The Discharge of Taxes and Tax Liens: A Study in Complexity


When two sections of the laws are Code-oriented (the Bankruptcy Code and the Internal Revenue Code), the interaction of those laws can create complexity for an individual or their adviser. As many of you are aware, at Shenwick & Associates we do many bankruptcy filings for individuals to discharge personal income taxes. In a prior e-mail, we discussed what taxes qualify for discharge in personal bankruptcy. A gloss or complexity, however, is when an individual who files for bankruptcy to discharge taxes (which are dischargeable in bankruptcy) and the Internal Revenue Service has filed a Notice of Federal Tax Lien prior to the bankruptcy filing.

First, some background information on tax liens. Section 6321 of the Internal Revenue Code provides that:

"If any person liable to pay any tax neglects or refuses to pay the same after demand, the amount (including any interest, additional amount, addition to tax, or assessable penalty, together with any costs that may accrue in addition thereto) shall be a lien in favor of the United States upon all property and rights to property, whether real or personal, belonging to such person."

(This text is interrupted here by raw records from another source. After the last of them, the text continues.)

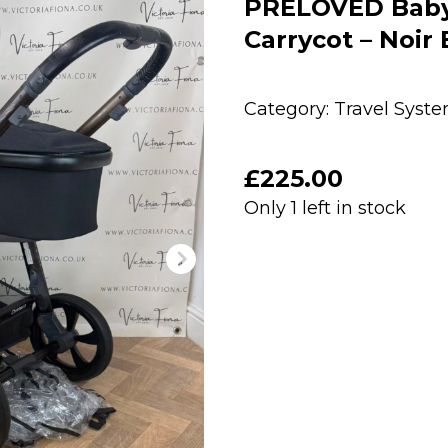
PRELOVED Babys
Carrycot – Noir 
Category:
Travel Syst
£
225.00
Only 1 left in stock
PRELOVED
Babystyle
Oyster
3
Pushchair
&
Carrycot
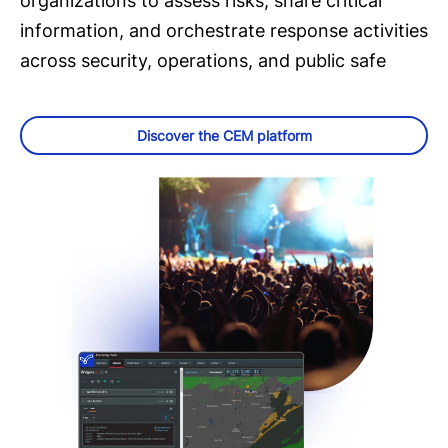
organizations to assess risks, share critical
information, and orchestrate response activities
across security, operations, and public safe
Discover the CEM platform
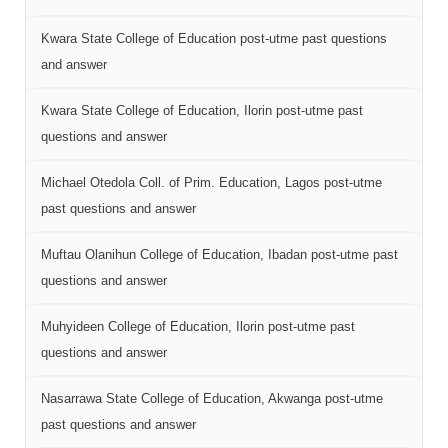
Kwara State College of Education post-utme past questions
and answer
Kwara State College of Education, Ilorin post-utme past
questions and answer
Michael Otedola Coll. of Prim. Education, Lagos post-utme
past questions and answer
Muftau Olanihun College of Education, Ibadan post-utme past
questions and answer
Muhyideen College of Education, Ilorin post-utme past
questions and answer
Nasarrawa State College of Education, Akwanga post-utme
past questions and answer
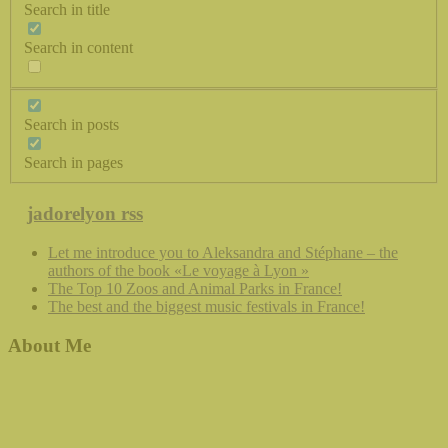
Search in title
Search in content
Search in posts
Search in pages
jadorelyon rss
Let me introduce you to Aleksandra and Stéphane – the
authors of the book «Le voyage à Lyon »
The Top 10 Zoos and Animal Parks in France!
The best and the biggest music festivals in France!
About Me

One of the consequences of a tax lien is that the IRS obtains an interest in the taxpayer's property, whether it be a condominium, a house or a car, and that property cannot be sold or refinanced (since the lien applies also applies to the taxpayer's credit) without paying the IRS. Additionally, if the IRS is so inclined, they can foreclose on the property (via a tax levy) to obtain title to the property. In fact, Section 522(c)(2)(B) of the Bankruptcy Code provides that if a tax authority has an outstanding tax lien, the tax authority can still collect on the lien, even if the tax is dischargeable in bankruptcy. This provision provides that property exempt under the Bankruptcy Code is not liable during or after the case for any debt that arose before the commencement of the case except "a tax lien, notice of which is properly filed." Unfortunately for the taxpayer, Section 6502 of the Internal Revenue Code provides that a tax lien is collectible for ten years after the date of assessment. And even worse, the Supreme Court case of Glass City Bank v. United States, 326 U.S. 265 (1945), held that tax liens attach to all property owned by the taxpayer during the ten years in which the lien is collectible.

So what are the consequences of the discharge of a tax where the IRS has filed a tax lien prior to the bankruptcy filing? To understand this issue, one must go back to a painful time in most lawyers' lives, the first year of law school, when we learned the distinction between an in personam obligation and an in rem obligation. An in personam obligation or liability means that an individual is liable for the debt, and an in rem liability or obligation means that only the property is liable for the payment of the debt.

Accordingly, if an individual files bankruptcy to discharge income taxes, and based on the statutory requirements of the Bankruptcy Code those taxes are in fact discharged, but the IRS had filed a Notice of Federal Tax Lien, then while the individual is not personally liable for the debt, any assets owned by the individual during the ten years after the date of filing of the tax lien are subject to being seized by the Internal Revenue Service.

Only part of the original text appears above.